# Whats the difference between hairspray, gel and mousse



## hazel06 (Nov 28, 2010)

rite aid had buy one get one free so i got tresemme  heat tamer spray

hair spray , gel and mousse

but i dont know what to do with them lol

i never used hair products before just shampoo and conditoner

so i dont know what the diffrence of these products or how to use them .

please any info would help thanks  /emoticons/[email protected] 2x" width="20" height="20" />


----------



## magosienne (Nov 28, 2010)

They are all styling products, but they serve different purposes.

Hairspray, in my opinion, is only good to set your hair.

Mousse is usually used to add volume to your hair, it's easy to run through your hair. It can help hold curls too. It can have a strong or a light hold, always check the bottle.

Gel is used to hold a hairstyle securely, to smooth your hair, add some thickness.
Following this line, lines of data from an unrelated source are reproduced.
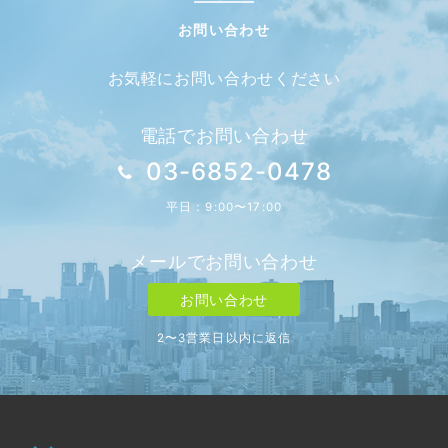
お問い合わせ
お気軽にお問い合わせください
電話でお問い合わせ
03-6852-0478
平日：9:00〜17:00
メールでお問い合わせ
お問い合わせ
2〜3営業日以内に返信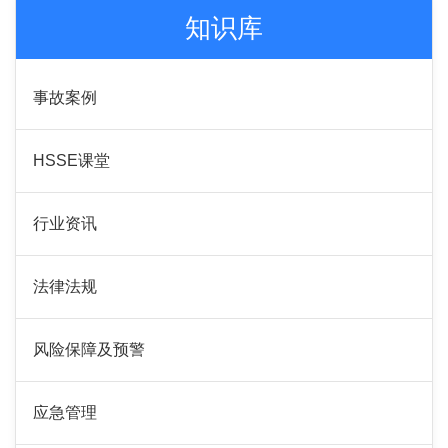
知识库
事故案例
HSSE课堂
行业资讯
法律法规
风险保障及预警
应急管理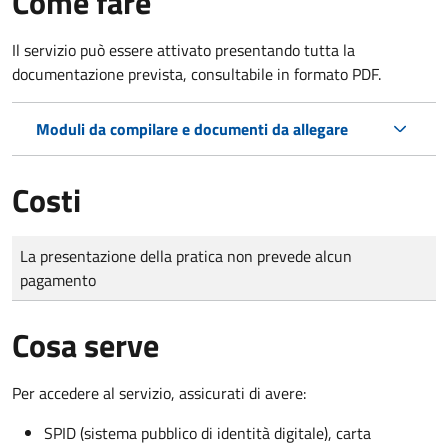
Come fare
Il servizio può essere attivato presentando tutta la
documentazione prevista, consultabile in formato PDF.
Moduli da compilare e documenti da allegare
Costi
Tipo di pagamento
Importo
La presentazione della pratica non prevede alcun
pagamento
Cosa serve
Per accedere al servizio, assicurati di avere:
SPID (sistema pubblico di identità digitale), carta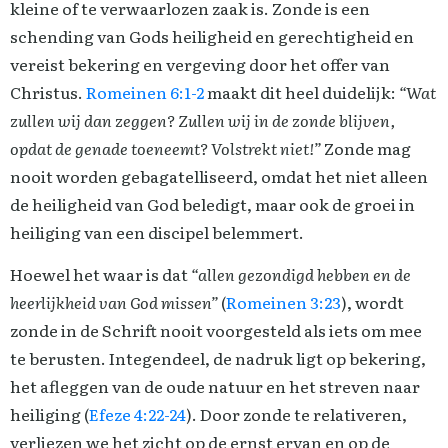
kleine of te verwaarlozen zaak is. Zonde is een
schending van Gods heiligheid en gerechtigheid en
vereist bekering en vergeving door het offer van
Christus.
Romeinen 6:1-2
maakt dit heel duidelijk:
“Wat
zullen wij dan zeggen? Zullen wij in de zonde blijven,
opdat de genade toeneemt? Volstrekt niet!”
Zonde mag
nooit worden gebagatelliseerd, omdat het niet alleen
de heiligheid van God beledigt, maar ook de groei in
heiliging van een discipel belemmert.
Hoewel het waar is dat
“allen gezondigd hebben en de
heerlijkheid van God missen”
(
Romeinen 3:23
), wordt
zonde in de Schrift nooit voorgesteld als iets om mee
te berusten. Integendeel, de nadruk ligt op bekering,
het afleggen van de oude natuur en het streven naar
heiliging (
Efeze 4:22-24
). Door zonde te relativeren,
verliezen we het zicht op de ernst ervan en op de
No matter what product you use make sure it's made for your hair type, and that you don't use too much.


----------



## divadoll (Nov 28, 2010)

Gel and mousse is to use while your hair is still wet to style.  Their consistency pretty much says it all.  Gel is thick and goopy and used for to slick your hair like glue or get it to do things that your hair generally may not do naturally.  Mousse was intended for a lighter hold...airy and light and keep your natural hair...especially good for curly hair so it doesn't weight it down like gel will.  Hairspray is usually meant to keep it all together once you are done styling your hair.


----------



## PrettyDC (Dec 1, 2010)

Thanks for the tips. I hardly ever use hair products either and I never know what to use when I need a little extra volume or to hold curls.


----------